Medicaid is the government health program serving the poor and disabled. The private option uses Medicaid funds to buy insurance for low-income Arkansans not on Medicaid. DHS paid premiums for 218,376 private option recipients in June, its highest amount ever.

Webb said county offices have notified DHS that they have a backlog and some offices have received “a great deal of mail come in that just has not been processed.” Anecdotally, DHS is hearing from recipients who claim to have submitted their information, but have been terminated anyway.

Hutchinson announced a number of changes being made to address the backlog. He said 20 DHS staff members are being reassigned to review the paperwork, while staff members are being reallocated to DHS offices in heavily populated areas, where many of the responses mistakenly are being sent. A freeze for hiring 35 employees has been lifted. DHS workers are being asked to work overtime. DHS has contacted the Department of Workforce Services looking for additional staffing support. The state has contacted a private vendor for a call center, but costs may be prohibitive, so in-house employees or temporary workers are being considered, Hutchinson said.

Only the termination letters, and not the verification letters, are being paused. Hutchinson said a reduction of 21,000 recipients would save the program $10 million per month.

“You want to get it right for those that remain eligible to make sure that they continue to receive those benefits, but you also want to get this right for the integrity of the program,” he said.

Hutchinson chose the 10-day deadline as the minimum required by the federal government for income verification, with 30 days being the maximum. Webb said 10 days is a standard response time for DHS beneficiaries, and the envelope is a standard envelope. Hutchinson pointed out that, if they don’t respond, recipients receive a notice that their coverage will be terminated at the end of the month, and then they have 90 days to be reinstated, with medical charges covered retroactively.

He said extending the 10-day deadline would increase costs to the state.

“The problem is not the notification. The problem is the processing,” he said.

Asked if he might also discard an impersonal letter he received in the mail, he said, “If I were a recipient of Medicaid from DHS, and I get a letter from DHS, I would presume it’d be a responsibility to open that letter.”

Webb said the DHS has initiated renewals on a little more than 300,000 individuals enrolled in the private option or Medicaid. Renewals have been completed for about 64,000 recipients, and DHS is waiting for responses from 216,000.

House Minority Leader Eddie Armstrong, D-Little Rock, said in an interview that citizens will learn in the pharmacy line or at the doctor’s office that they’re no longer covered. He said constituents could have been better informed about responding to the letter had the Legislature not cut the private option’s marketing budget in the 2014 fiscal session. He said more time is needed for recipients to respond to the letters.

“This just leans to the fact that those that have never favored this on the right side of the aisle may now disfavor it even more because of these kind of glitches, and we’ve got to be cognizant of that because those constituents are the same constituents that are going to be holding us responsible as their elected member of the House or member of the Senate,” he said.

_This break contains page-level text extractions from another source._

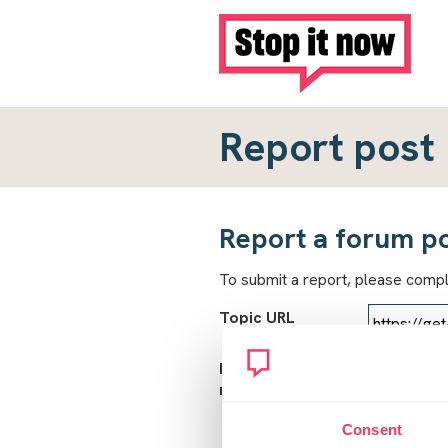
Report post
Report a forum p
To submit a report, please comp
Topic URL
Reason for
report
Consent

Created by the Legislature and Gov. Mike Beebe’s office in 2013, the private option was passed that year and then reauthorized a year later by a coalition of Republicans and Democrats, many seeing it as a way to expand access to health care without increasing the Medicaid rolls. A Gallup poll released last summer found that Arkansas had the nation’s steepest drop in its uninsured adults rate – from 22.5% in 2013 to 12.4% in 2014. Some elected officials see it as a way for the state to reform health care entitlements.

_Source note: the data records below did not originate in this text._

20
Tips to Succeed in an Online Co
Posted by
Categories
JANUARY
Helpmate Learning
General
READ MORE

But many Republican legislators oppose it as an expansion of government with unsustainable future costs. While federal funds pay for almost all of the program, the state will begin paying 5% of the cost in 2017 and 10% by 2020. Legislators this year voted to authorize the private option through 2016, when it is supposed to end. Meanwhile, they created a legislative task force to consider overall health care reform, including the private option.